Data extract: Begin

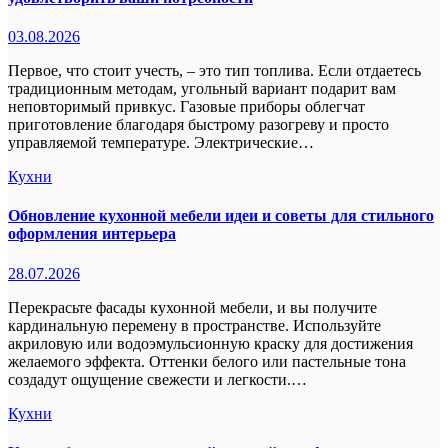
03.08.2026
Первое, что стоит учесть, – это тип топлива. Если отдаетесь
традиционным методам, угольный вариант подарит вам
неповторимый привкус. Газовые приборы облегчат
приготовление благодаря быстрому разогреву и просто
управляемой температуре. Электрические…
Кухни
Обновление кухонной мебели идеи и советы для стильного
оформления интерьера
28.07.2026
Перекрасьте фасады кухонной мебели, и вы получите
кардинальную перемену в пространстве. Используйте
акриловую или водоэмульсионную краску для достижения
желаемого эффекта. Оттенки белого или пастельные тона
создадут ощущение свежести и легкости.…
Кухни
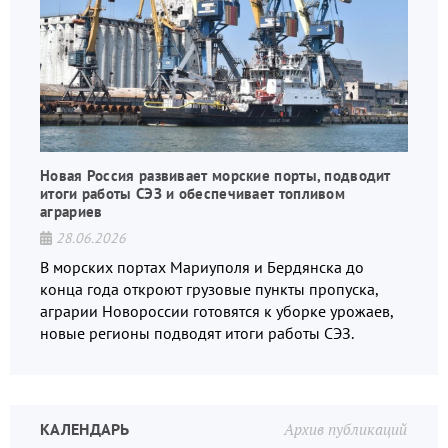
Новая Россия развивает морские порты, подводит
итоги работы СЭЗ и обеспечивает топливом
аграриев
28.06.2026
В морских портах Мариуполя и Бердянска до
конца года откроют грузовые пункты пропуска,
аграрии Новороссии готовятся к уборке урожаев,
новые регионы подводят итоги работы СЭЗ.
КАЛЕНДАРЬ
Архив публикаций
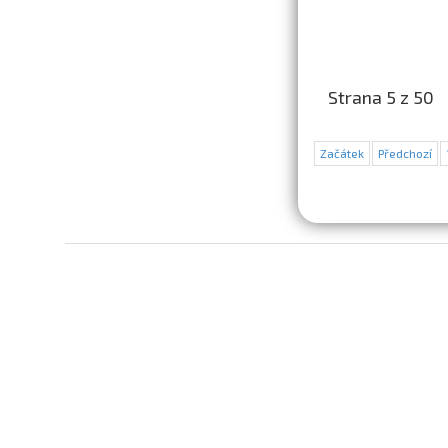
Strana 5 z 50
Začátek
Předchozí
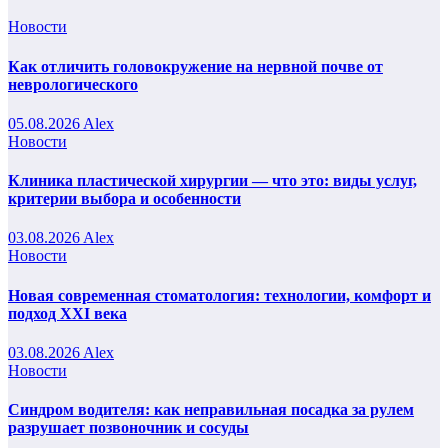
Новости
Как отличить головокружение на нервной почве от
неврологического
05.08.2026
Alex
Новости
Клиника пластической хирургии — что это: виды услуг,
критерии выбора и особенности
03.08.2026
Alex
Новости
Новая современная стоматология: технологии, комфорт и
подход XXI века
03.08.2026
Alex
Новости
Синдром водителя: как неправильная посадка за рулем
разрушает позвоночник и сосуды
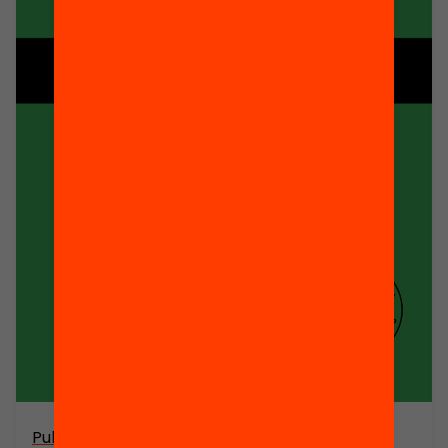
Publicació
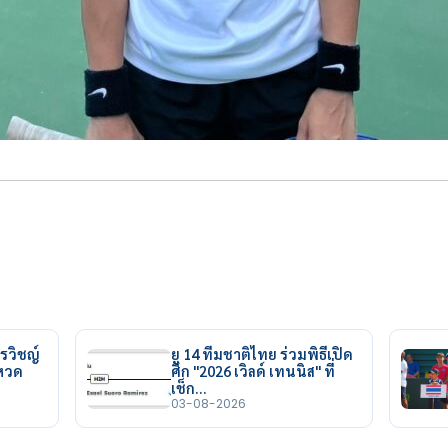
รวิชญ์
ยู 14 ทีมชาติไทย ร่วมพิธีเปิด
ยหวด
ศึก "2026 เวิลด์ เทนนิส" ที่
เช็ก…
03-08-2026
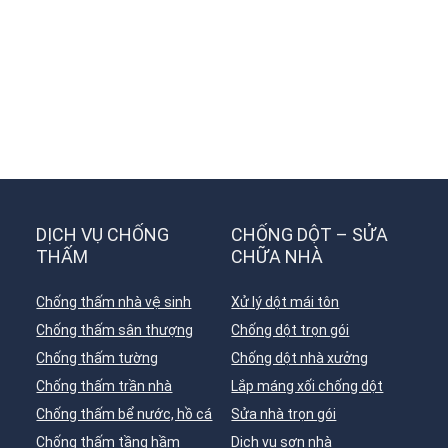
DỊCH VỤ CHỐNG
CHỐNG DỘT – SỬA
THẤM
CHỮA NHÀ
Chống thấm nhà vệ sinh
Xử lý dột mái tôn
Chống thấm sân thượng
Chống dột trọn gói
Chống thấm tường
Chống dột nhà xưởng
Chống thấm trần nhà
Lắp máng xối chống dột
Chống thấm bể nước, hồ cá
Sửa nhà trọn gói
Chống thấm tầng hầm
Dịch vụ sơn nhà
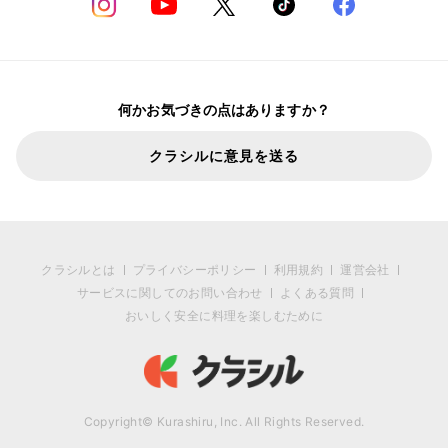
何かお気づきの点はありますか？
クラシルに意見を送る
クラシルとは
プライバシーポリシー
利用規約
運営会社
サービスに関してのお問い合わせ
よくある質問
おいしく安全に料理を楽しむために
Copyright© Kurashiru, Inc. All Rights Reserved.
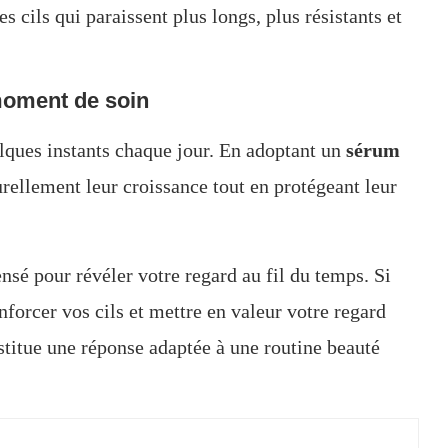
s cils qui paraissent plus longs, plus résistants et
 moment de soin
lques instants chaque jour. En adoptant un
sérum
ellement leur croissance tout en protégeant leur
ensé pour révéler votre regard au fil du temps. Si
forcer vos cils et mettre en valeur votre regard
nstitue une réponse adaptée à une routine beauté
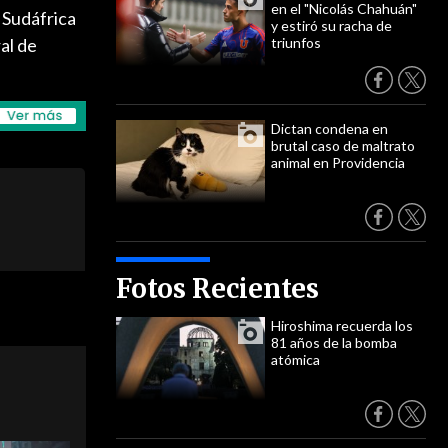
en el "Nicolás Chahuán"
e Sudáfrica
y estiró su racha de
al de
triunfos
Dictan condena en
brutal caso de maltrato
animal en Providencia
Fotos Recientes
Hiroshima recuerda los
81 años de la bomba
atómica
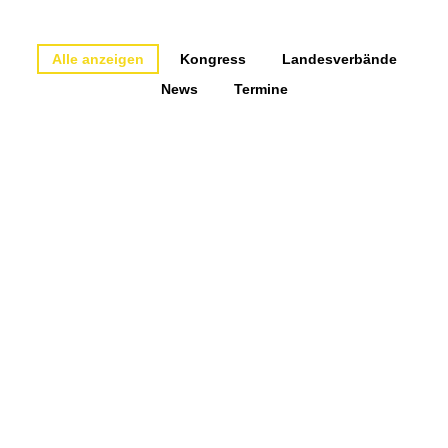
Alle anzeigen
Kongress
Landesverbände
News
Termine
Mitgliederversammlung des
BDK am 01.10.2026 in
Baden-Baden
6. August 2026
Die Mitgliederversammlung des Berufsverbandes
der Deutschen Kieferorthopäden e.V. wird am
01.10.2026 ab 15:30 Uhr im Kongresshaus Baden-
Baden stattfinden. Die Einladung zur
Mitgliederversammlung nebst Tagesordnung
finden Sie im internen Bereich unter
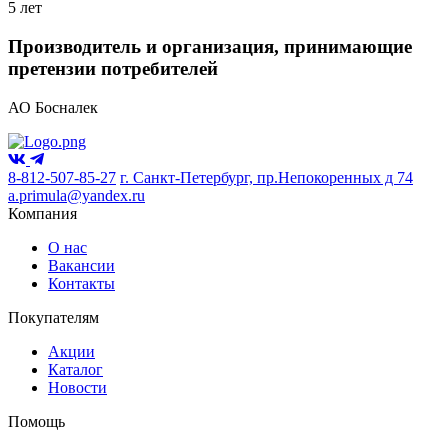
5 лет
Производитель и организация, принимающие
претензии потребителей
АО Босналек
8-812-507-85-27
г. Санкт-Петербург, пр.Непокоренных д 74
a.primula@yandex.ru
Компания
О нас
Вакансии
Контакты
Покупателям
Акции
Каталог
Новости
Помощь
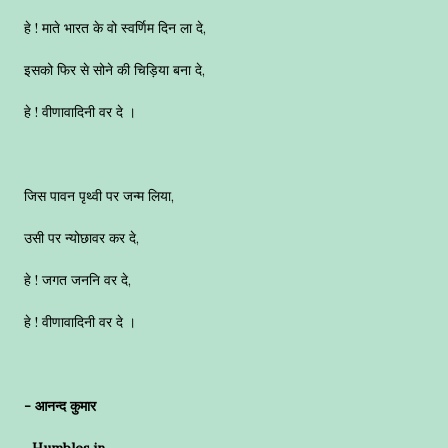
हे ! माते भारत के वो स्वर्णिम दिन ला दे,
इसको फिर से सोने की चिड़िया बना दे,
हे ! वीणावादिनी वर दे ।
जिस पावन पृथ्वी पर जन्म लिया,
उसी पर न्योछावर कर दे,
हे ! जगत जननि वर दे,
हे ! वीणावादिनी वर दे ।
- आनन्द कुमार
Humbles.in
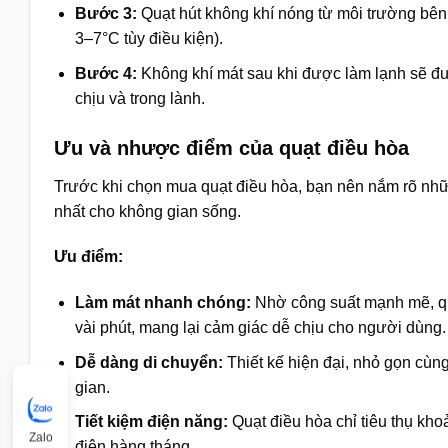
Bước 3:
Quạt hút không khí nóng từ môi trường bên 
3–7°C tùy điều kiện).
Bước 4:
Không khí mát sau khi được làm lạnh sẽ đượ
chịu và trong lành.
Ưu và nhược điểm của quạt điều hòa
Trước khi chọn mua quạt điều hòa, bạn nên nắm rõ nhữ
nhất cho không gian sống.
Ưu điểm:
Làm mát nhanh chóng:
Nhờ công suất mạnh mẽ, quạ
vài phút, mang lại cảm giác dễ chịu cho người dùng.
Dễ dàng di chuyển:
Thiết kế hiện đại, nhỏ gọn cùng
gian.
Tiết kiệm điện năng:
Quạt điều hòa chỉ tiêu thụ khoả
Zalo
điện hàng tháng.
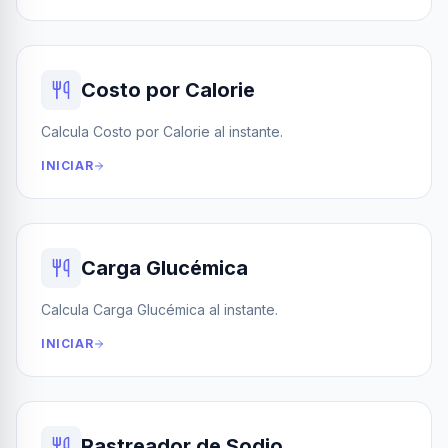
Costo por Calorie
Calcula Costo por Calorie al instante.
INICIAR
Carga Glucémica
Calcula Carga Glucémica al instante.
INICIAR
Rastreador de Sodio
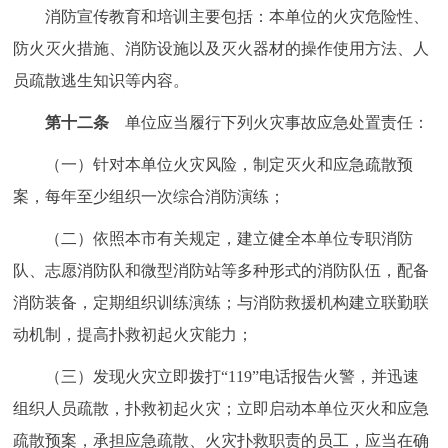
消防宣传教育和培训主要包括：本单位的火灾危险性、
防火灭火措施、消防设施以及灭火器材的操作使用方法、人
员疏散逃生知识等内容。
第十二条
单位应当履行下列火灾事故应急处置责任：
（一）针对本单位火灾风险，制定灭火和应急疏散预
案，每年至少组织一次综合消防演练；
（二）依照本市有关规定，建立健全本单位专职消防
队、志愿消防队和微型消防站等多种形式的消防队伍，配备
消防装备，定期组织训练演练；与消防救援机构建立联勤联
动机制，提高扑救初起火灾能力；
（三）发现火灾立即拨打“119”电话报告火警，并迅速
组织人员疏散，扑救初起火灾；立即启动本单位灭火和应急
疏散预案，承担应急疏散、火灾扑救职责的员工，应当在确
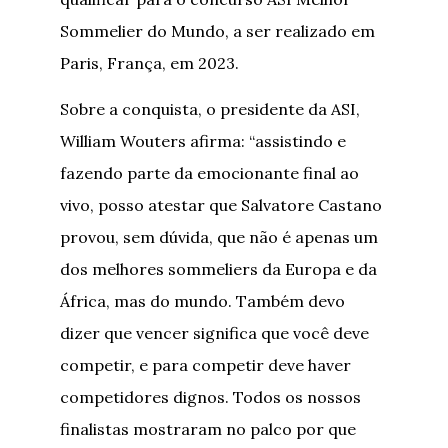
Sommelier do Mundo, a ser realizado em
Paris, França, em 2023.
Sobre a conquista, o presidente da ASI,
William Wouters afirma: “assistindo e
fazendo parte da emocionante final ao
vivo, posso atestar que Salvatore Castano
provou, sem dúvida, que não é apenas um
dos melhores sommeliers da Europa e da
África, mas do mundo. Também devo
dizer que vencer significa que você deve
competir, e para competir deve haver
competidores dignos. Todos os nossos
finalistas mostraram no palco por que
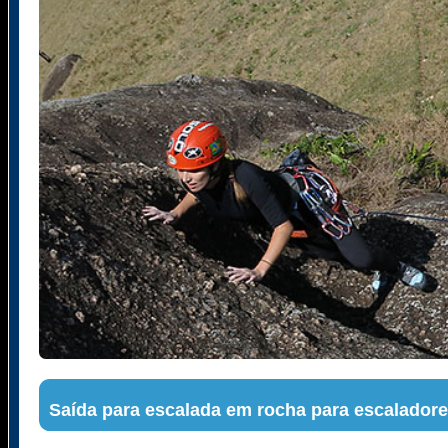
Saída para escalada em rocha para escaladore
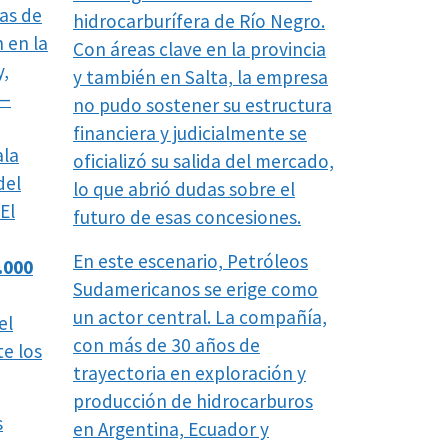
as de
hidrocarburífera de Río Negro.
 en la
Con áreas clave en la provincia
y,
y también en Salta, la empresa
r—
no pudo sostener su estructura
financiera y judicialmente se
ala
oficializó su salida del mercado,
del
lo que abrió dudas sobre el
El
futuro de esas concesiones.
En este escenario, Petróleos
.000
Sudamericanos se erige como
un actor central. La compañía,
el
con más de 30 años de
e los
trayectoria en exploración y
producción de hidrocarburos
s
en Argentina, Ecuador y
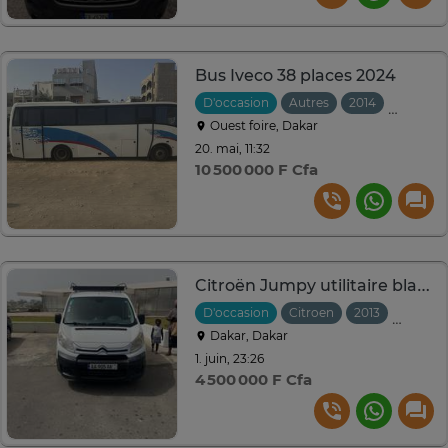
Bus Iveco 38 places 2024
D'occasion
Autres
2014
Manuell
Ouest foire, Dakar
20. mai, 11:32
10 500 000 F Cfa
Citroën Jumpy utilitaire blanc robuste espace
D'occasion
Citroen
2013
Manuell
Dakar, Dakar
1. juin, 23:26
4 500 000 F Cfa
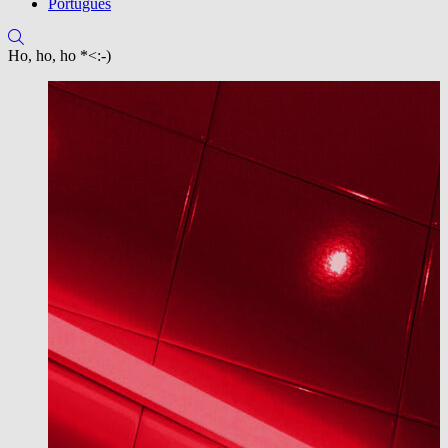
Português
Ho, ho, ho *<:-)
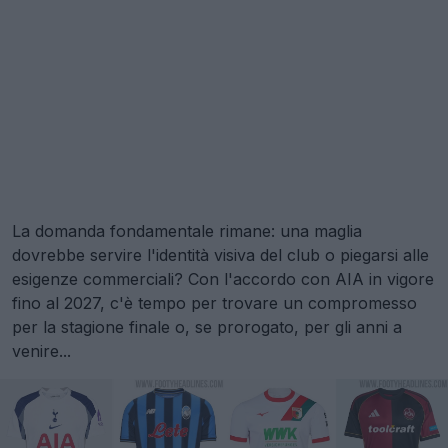
La domanda fondamentale rimane: una maglia
dovrebbe servire l'identità visiva del club o piegarsi alle
esigenze commerciali? Con l'accordo con AIA in vigore
fino al 2027, c'è tempo per trovare un compromesso
per la stagione finale o, se prorogato, per gli anni a
venire...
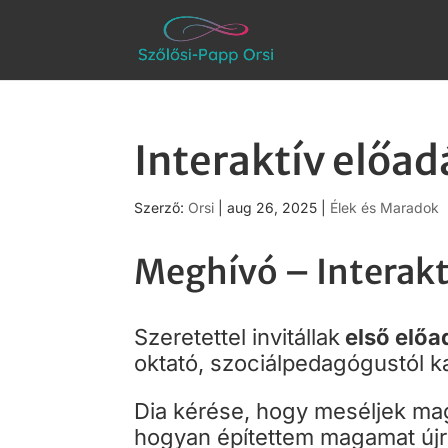
Interaktív előa
Szerző:
Orsi
|
aug 26, 2025
|
Élek és Maradok
Meghívó – Interakt
Szeretettel invitállak
első elő
oktató, szociálpedagógustól k
Dia kérése, hogy meséljek mag
hogyan építettem magamat újra,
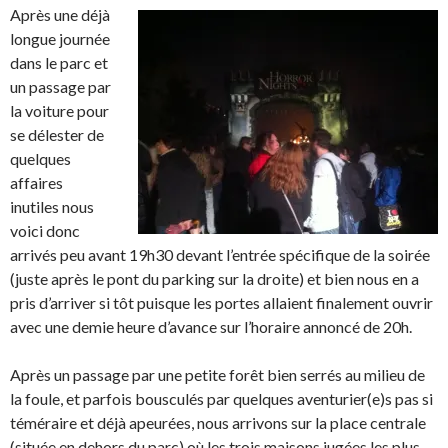
Après une déjà
longue journée
dans le parc et
un passage par
la voiture pour
se délester de
quelques
affaires
inutiles nous
voici donc
arrivés peu avant 19h30 devant l’entrée spécifique de la soirée
(juste après le pont du parking sur la droite) et bien nous en a
pris d’arriver si tôt puisque les portes allaient finalement ouvrir
avec une demie heure d’avance sur l’horaire annoncé de 20h.
Après un passage par une petite forêt bien serrés au milieu de
la foule, et parfois bousculés par quelques aventurier(e)s pas si
téméraire et déjà apeurées, nous arrivons sur la place centrale
(située en dehors du parc) où les trois maisons jugées les plus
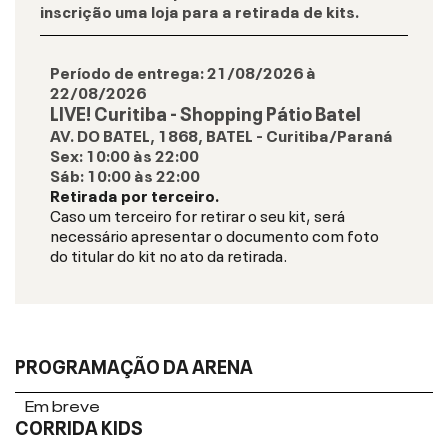
inscrição uma loja para a retirada de kits.
Período de entrega:
21/08/2026
à
22/08/2026
LIVE! Curitiba - Shopping Pátio Batel
AV. DO BATEL, 1868, BATEL - Curitiba/Paraná
Sex
:
10:00
às
22:00
Sáb
:
10:00
às
22:00
Retirada por terceiro.
Caso um terceiro for retirar o seu kit, será
necessário apresentar o documento com foto
do titular do kit no ato da retirada.
PROGRAMAÇÃO DA ARENA
Em breve
CORRIDA KIDS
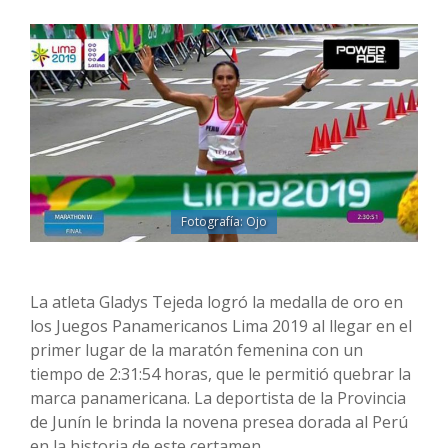
Fotografía: Ojo
La atleta Gladys Tejeda logró la medalla de oro en
los Juegos Panamericanos Lima 2019 al llegar en el
primer lugar de la maratón femenina con un
tiempo de 2:31:54 horas, que le permitió quebrar la
marca panamericana. La deportista de la Provincia
de Junín le brinda la novena presea dorada al Perú
en la historia de este certamen.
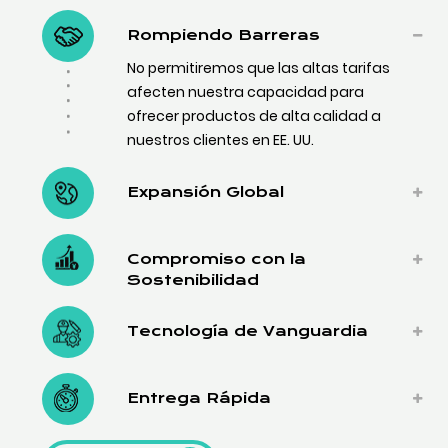
Rompiendo Barreras
No permitiremos que las altas tarifas
afecten nuestra capacidad para
ofrecer productos de alta calidad a
nuestros clientes en EE. UU.
Expansión Global
Compromiso con la
Sostenibilidad
Tecnología de Vanguardia
Entrega Rápida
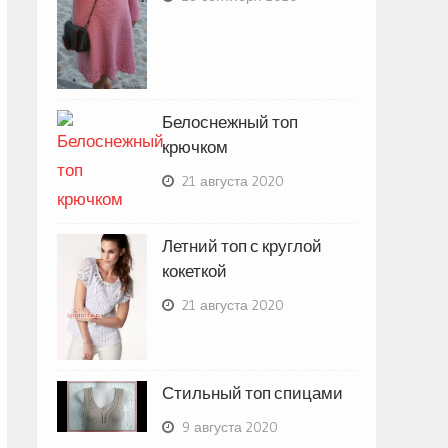
Белоснежный топ
крючком
21 августа 2020
Летний топ с круглой
кокеткой
21 августа 2020
Стильный топ спицами
9 августа 2020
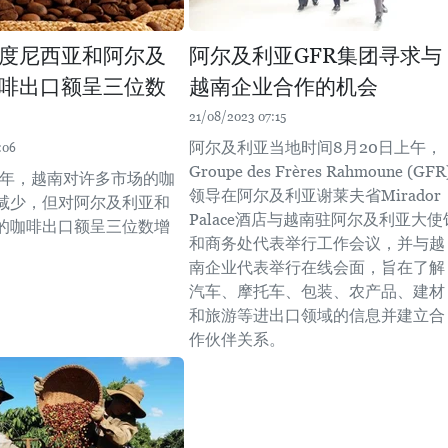
度尼西亚和阿尔及
阿尔及利亚GFR集团寻求与
啡出口额呈三位数
越南企业合作的机会
21/08/2023 07:15
阿尔及利亚当地时间8月20日上午，
:06
Groupe des Frères Rahmoune (GFR
上半年，越南对许多市场的咖
领导在阿尔及利亚谢莱夫省Mirador
减少，但对阿尔及利亚和
Palace酒店与越南驻阿尔及利亚大使
的咖啡出口额呈三位数增
和商务处代表举行工作会议，并与越
南企业代表举行在线会面，旨在了解
汽车、摩托车、包装、农产品、建材
和旅游等进出口领域的信息并建立合
作伙伴关系。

Data extract: End

# What you are asked to do
Nothing but the lines from the one containing "y también en Salta, la empresa" through the one containing "Après un passage" should appear, copied exactly from the material above and without pictures.

# Answer for this exercise
y también en Salta, la empresa
r—
no pudo sostener su estructura
financiera y judicialmente se
ala
oficializó su salida del mercado,
del
lo que abrió dudas sobre el
El
futuro de esas concesiones.
En este escenario, Petróleos
.000
Sudamericanos se erige como
un actor central. La compañía,
el
con más de 30 años de
e los
trayectoria en exploración y
producción de hidrocarburos
s
en Argentina, Ecuador y
Bus Iveco 38 places 2024
D'occasion
Autres
2014
Manuell
Ouest foire, Dakar
20. mai, 11:32
10 500 000 F Cfa
Citroën Jumpy utilitaire blanc robuste espace
D'occasion
Citroen
2013
Manuell
Dakar, Dakar
1. juin, 23:26
4 500 000 F Cfa
Português
Ho, ho, ho *<:-)
La domanda fondamentale rimane: una maglia
dovrebbe servire l'identità visiva del club o piegarsi alle
esigenze commerciali? Con l'accordo con AIA in vigore
fino al 2027, c'è tempo per trovare un compromesso
per la stagione finale o, se prorogato, per gli anni a
venire...
Interaktív előa
Szerző:
Orsi
|
aug 26, 2025
|
Élek és Maradok
Meghívó – Interakt
Szeretettel invitállak
első elő
oktató, szociálpedagógustól k
Dia kérése, hogy meséljek mag
hogyan építettem magamat újra,
Après une déjà
longue journée
dans le parc et
un passage par
la voiture pour
se délester de
quelques
affaires
inutiles nous
voici donc
arrivés peu avant 19h30 devant l’entrée spécifique de la soirée
(juste après le pont du parking sur la droite) et bien nous en a
pris d’arriver si tôt puisque les portes allaient finalement ouvrir
avec une demie heure d’avance sur l’horaire annoncé de 20h.
Après un passage par une petite forêt bien serrés au milieu de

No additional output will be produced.